Libra - Big brother is credit you


Facebook has announced that it will establish a new blockchain-based currency from 2020. This is called "Libra" and is intended to bring new freedom in payment transactions, especially where there is no good bank supply so far. We discuss what the new currency lacks to be successful.

Fiat system's weakness fires Cryptos

The current flight of Bitcoins, who coped surprisingly well with their "bubble descent" in 2018, shows that people are looking for an alternative to the current monetary system. In times of massive credit deterioration, the banks are just as untrusted as the central banks of the ruling Fiat money system, which are increasingly at their wits' end with their Latin - i.e. money printing. In the fight for the debt sustainability of over-indebted states, the next bastions are likely to fall soon.

The "balance"

In this environment, Facebook's attempt to enter the banking business itself with a new crypto currency does not seem badly chosen. The project is named "Libra", which stands for zodiac sign "balance" and refers to equal opportunities for all those who do not yet have good access to banking services, is to be launched in 2020 (for further details see

Libra should be mapped like Bitcoin by a blockchain. However, this is to be managed centrally, which on the one hand will enable faster payment processing. On the other hand, Facebook becomes the "master of data" as the central instance. The essential advantage of Bitcoins, for example, in ensuring decentralised and thus largely unrestrictable tradability, is thus replaced by a "point of trust" - Mark Zuckerberg's data empire. Facebook can rely on the enormous number of users on Facebook, Whatsapp and Instagram. This could give the project a promising start.

Orwell's nightmare

However, data protectors and all those concerned about a surveillance state are likely to be miles away from Libra. Because Facebook would not only have insight into all transactions, but would also be able to control money flows in addition to the opinion. A very strange idea.

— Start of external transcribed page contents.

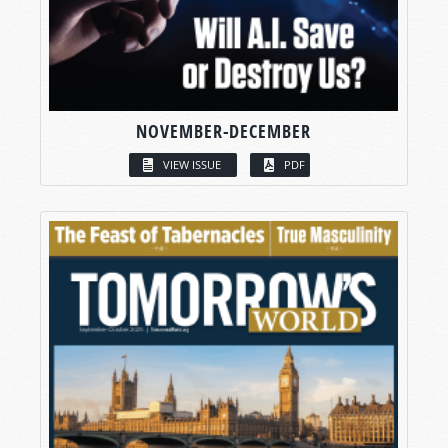
NOVEMBER-DECEMBER
VIEW ISSUE
PDF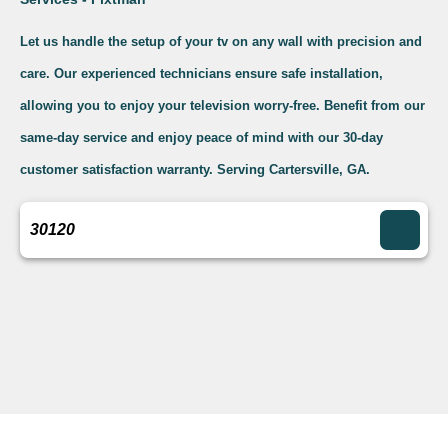
Let us handle the setup of your tv on any wall with precision and
care. Our experienced technicians ensure safe installation,
allowing you to enjoy your television worry-free. Benefit from our
same-day service and enjoy peace of mind with our 30-day
customer satisfaction warranty. Serving Cartersville, GA.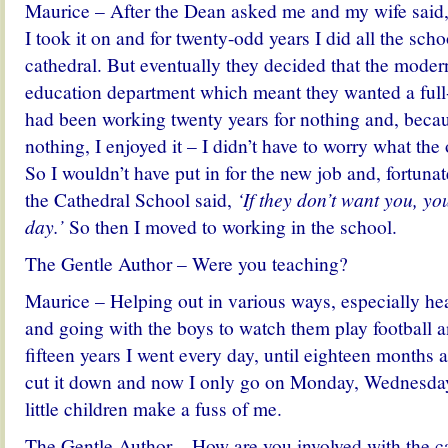
Maurice – After the Dean asked me and my wife said
I took it on and for twenty-odd years I did all the schoo
cathedral. But eventually they decided that the moder
education department which meant they wanted a full-
had been working twenty years for nothing and, becau
nothing, I enjoyed it – I didn’t have to worry what the
So I wouldn’t have put in for the new job and, fortunat
the Cathedral School said,
‘If they don’t want you, y
day.’
So then I moved to working in the school.
The Gentle Author – Were you teaching?
Maurice – Helping out in various ways, especially he
and going with the boys to watch them play football an
fifteen years I went every day, until eighteen months
cut it down and now I only go on Monday, Wednesday
little children make a fuss of me.
The Gentle Author – How are you involved with the c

But there are also design reasons that cast doubt on the sustainable success of Libra.

Reserve currency

Libra should not be exposed to major price fluctuations. This is because Libra is not designed as a real currency but as a unit of account linked to a basket of currencies and short-term money market instruments. Money that is "deposited" into Libra should be kept in reserve. This corresponds roughly to what the crypto currency tether is. Unlike Tether, Libra is not linked 1:1 to the US dollar, but to a basket of different assets. These can fluctuate. The returns from short-term investments are intended to cover costs and flow as dividends to the founding investors. A nice business has Zuckerberg in its head.

However, through this measure Libra is linked to the traditional money and banking systems. This does not correspond to the ideas of those users who are looking for a genuine currency alternative.

Access for disadvantaged people

Libra promises to provide payment services to those who have so far been denied or made more difficult access. This applies, for example, to US Americans, whose banking system can only be described as backward when it comes to payment transactions and cross-border payments. No comparison, for example, with EU-wide payment transactions via IBAN and Co.

In the USA, it should not be difficult to exchange US dollars for Libra either. The situation is different where there is hardly any banking infrastructure to date. The decisive point for every crypto currency is the inflow and outflow of the crypto currency into the existing system of state-run monetary systems. Capital flight to the Bitcoin, for example, is only possible where there are no restrictions on capital movements.

It is likely that Libra, due to the high presence of Whatsapp and Co. on mobile devices, will rely on collaborations with telecommunications service providers to provide large scale Fiat money exchange in Libra. But why a user should use Libra instead of ApplePay, GooglePay or Paypal remains to be seen.

Killer app?

As stated above, Libra lacks a truly revolutionary feature to be a real alternative to existing payment systems or Bitcoins. However, there would be a feature that could give Libra an enormous boost. And that would be if one could also obtain loans in Libra that would possibly be uncovered in the sense of a partial reserve system.

Is Zuckerberg ready for this? As a private company he would have to "back" Libra and throw the financial power of Facebook into the balance. If you could borrow in Libra, the game would change completely. None of the existing crypto currencies can offer this feature. The enormous size of the Facebook network and the financial strength of Zuckerberg's empire could make this possible for the first time. In addition, Facebook has intimate knowledge of its users, which would probably provide a better insight into habits and creditworthiness than any conventional bank - Big brother is credit you!

Bottom line

Libra in its present form is an unnecessary vehicle in a financial world in upheaval. An additional billing unit from a less trustworthy company does not need a human being - blockchain back or forth. But if Zuckerberg goes one step further, he could produce a Gamechanger. We should keep an eye on that. And if he doesn't, sooner or later someone else will - "amazing".